Most of the critical components of our network are housed in this rackmount enclosure located in an unused closet near the office. The enclosure is 69 inches tall and was obtained from Rackit Technology.

This picture shows what we currently have inside the rack. Each component is a standard 19 inches wide and is secured to the rack with several screws. Many of the items are on rails to allow them to be slid in and out for maintenance.

Starting at the top of the rack, this picture shows the patch panel and switch. The patch panel consists of connections to the network jack(s) in each room of the house, as well as a connection to the main switch in the wire closet.

The 16-port switch handles Ethernet traffic for all rooms in the house, as well as for the servers located in this rack enclosure.

A 15-inch monitor is mounted inside a special monitor enclosure. The monitor is used when it's necessary to locally administer one of the servers in the rack, such as to install an operating system upgrade.

The keyboard tray slides out to allow easy access to the IBM "space saver" keyboard we selected. This keyboard has an integrated pointing stick, so no external mouse is required.

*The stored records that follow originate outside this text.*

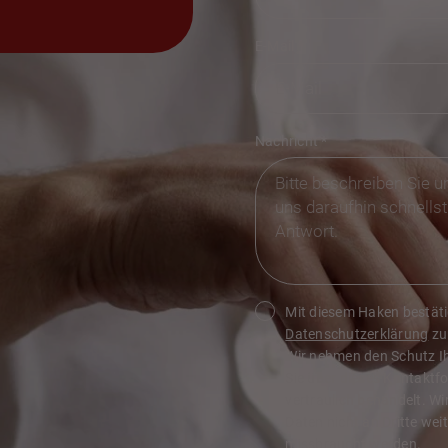
E-Mail
*
Nachricht
*
Mit diesem Haken bestätig
Datenschutzerklärung
zu
Wir nehmen den Schutz Ihr
Sie über dieses Kontaktf
vertraulich behandelt. Wi
Daten nicht an Dritte wei
missbraucht werden.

The Belkin KVM (keyboard-video-mouse) switch behind the keyboard lets us use the same keyboard, mouse, and monitor for all of the servers. We switch among them using a special key sequence.

The three servers we currently keep in the rack are located below the keyboard drawer.

The first server is a Cobalt RAQ2 appliance. It uses a proprietary architecture with a RISC processor, has 256 megs of RAM and a 16 gig hard drive. It consumes very little power and generates very little heat. It's intended to be used by ISPs to provide web hosting space to customers without having to do a lot of work administering the machines. We bought one just because it looked cool. We currently use our RAQ as a syslog server and to host one of our web sites.

The VA Linux machine below the RAQ is our workhorse server. It has dual 700Mhz Pentium III processors, 512 megs of RAM, and an 18 gig SCSI drive. The web page you're reading right now was sent to you by this server. In addition to web hosting, we use this server for DNS, mail, and a number of custom home automation applications.

The final server is a PC we put together inside a rack mount chassis made by Antec. It has a 500 MHz Pentium III, 256 megs of RAM, and an 18 gig SCSI hard drive. It runs Microsoft Windows 2000 and serves as our DHCP server, primary domain controller, secondary DNS server, and also as a general file server.

This is another view of the PC mentioned above. It shows the drives behind the lockable door on the right side of the chassis.

Below the last server is a simple power strip. Its sole purpose is to provide a switch to turn the monitor on and off, since it's difficult to access the monitor's own control panel inside the monitor enclosure.

The bottommost component in the rack is an uninterruptible power supply (UPS) that provides about an hour of backup power for everything in the rack in the event of a blackout. It is made by MGE.

This is the top of the rack. The fan helps vent heat generated by the components in the rack. The black conduit shown entering the enclosure contains the network cables that connect each room to the patch panel.

For details on how we ran the network wires throughout the house, see this page.

This is a view of the fan (and the back of the patch panel, switch and monitor) from inside the cabinet.

This is the back of the cabinet (along with an inquisitive cat).

Here's another view of the entire cabinet with the front door open.

With the back door open, it's wire chaos.